| DESCRIPTION OF THE TASK |
Make an exact copy of the entries, taking out every picture.

^^^^

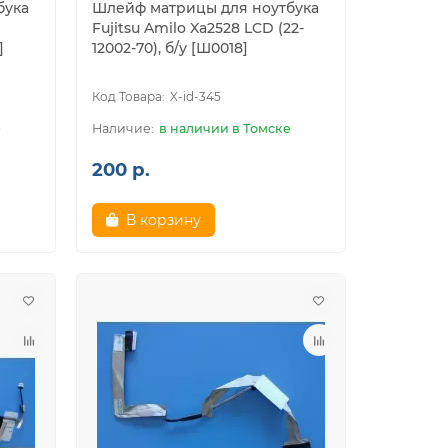
бука
Шлейф матрицы для ноутбука
Fujitsu Amilo Xa2528 LCD (22-
]
12002-70), б/у [Ш0018]
X-id-345
е
в наличии в Томске
200 р.
В корзину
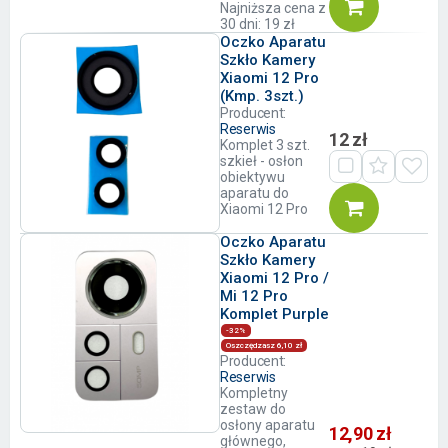
Najniższa cena z
30 dni: 19 zł
Oczko Aparatu
Szkło Kamery
Xiaomi 12 Pro
(Kmp. 3szt.)
Producent:
Reserwis
12 zł
Komplet 3 szt.
szkieł - osłon
obiektywu
aparatu do
Xiaomi 12 Pro
Oczko Aparatu
Szkło Kamery
Xiaomi 12 Pro /
Mi 12 Pro
Komplet Purple
-32%
Oszczędzasz 6,10 zł
Producent:
Reserwis
Kompletny
zestaw do
osłony aparatu
12,90 zł
głównego,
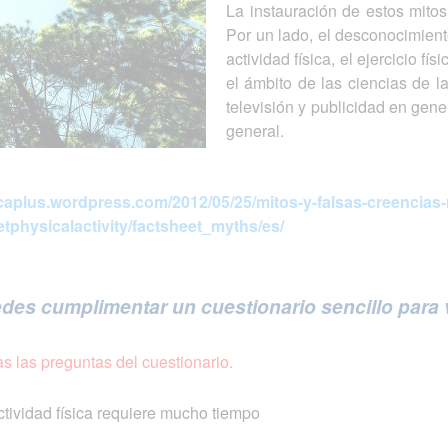
La instauración de estos mitos
Por un lado, el desconocimiento
actividad física, el ejercicio fí
el ámbito de las ciencias de la
televisión y publicidad en ge
general.
icaplus.wordpress.com/2012/05/25/mitos-y-falsas-creencias-r
etphysicalactivity/factsheet_myths/es/
des cumplimentar un cuestionario sencillo para v
 las preguntas del cuestionario.
tividad física requiere mucho tiempo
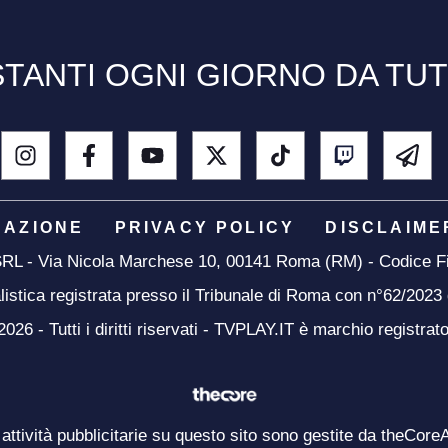
TANTI OGNI GIORNO DA TU
DAZIONE
PRIVACY POLICY
DISCLAIME
 SRL - Via Nicola Marchese 10, 00141 Roma (RM) - Codice Fi
listica registrata presso il Tribunale di Roma con n°62/2023
26 - Tutti i diritti riservati - TVPLAY.IT è marchio registrat
 attività pubblicitarie su questo sito sono gestite da theCore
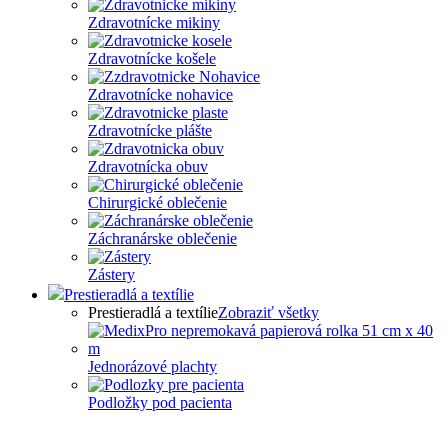
Zdravotnícke mikiny
Zdravotnícke košele
Zdravotnícke nohavice
Zdravotnícke plášte
Zdravotnícka obuv
Chirurgické oblečenie
Záchranárske oblečenie
Zástery
Prestieradlá a textílie
Prestieradlá a textílie
Zobraziť všetky
Jednorázové plachty
Podložky pod pacienta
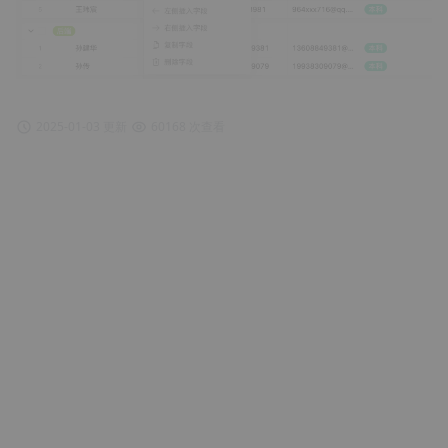
2025-01-03 更新
60168 次查看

^^^^

| EXERCISE SOLUTION |
бука
Шлейф матрицы для ноутбука
Fujitsu Amilo Xa2528 LCD (22-
]
12002-70), б/у [Ш0018]
X-id-345
е
в наличии в Томске
200 р.
В корзину
Najniższa cena z
30 dni: 19 zł
Oczko Aparatu
Szkło Kamery
Xiaomi 12 Pro
(Kmp. 3szt.)
Producent:
Reserwis
12 zł
Komplet 3 szt.
szkieł - osłon
obiektywu
aparatu do
Xiaomi 12 Pro
Oczko Aparatu
Szkło Kamery
Xiaomi 12 Pro /
Mi 12 Pro
Komplet Purple
-32%
Oszczędzasz 6,10 zł
Producent:
Reserwis
Kompletny
zestaw do
osłony aparatu
12,90 zł
głównego,
La instauración de estos mitos
Por un lado, el desconocimiento
actividad física, el ejercicio fí
el ámbito de las ciencias de la
televisión y publicidad en ge
general.
icaplus.wordpress.com/2012/05/25/mitos-y-falsas-creencias-r
etphysicalactivity/factsheet_myths/es/
des cumplimentar un cuestionario sencillo para v
 las preguntas del cuestionario.
tividad física requiere mucho tiempo
TANTI OGNI GIORNO DA TU
DAZIONE
PRIVACY POLICY
DISCLAIME
 SRL - Via Nicola Marchese 10, 00141 Roma (RM) - Codice Fi
listica registrata presso il Tribunale di Roma con n°62/2023
26 - Tutti i diritti riservati - TVPLAY.IT è marchio registrat
 attività pubblicitarie su questo sito sono gestite da theCore
Zdravotnícke mikiny
Zdravotnícke košele
Zdravotnícke nohavice
Zdravotnícke plášte
Zdravotnícka obuv
Chirurgické oblečenie
Záchranárske oblečenie
Zástery
Prestieradlá a textílie
Prestieradlá a textílie
Zobraziť všetky
Jednorázové plachty
Podložky pod pacienta
2025-01-03 更新
60168 次查看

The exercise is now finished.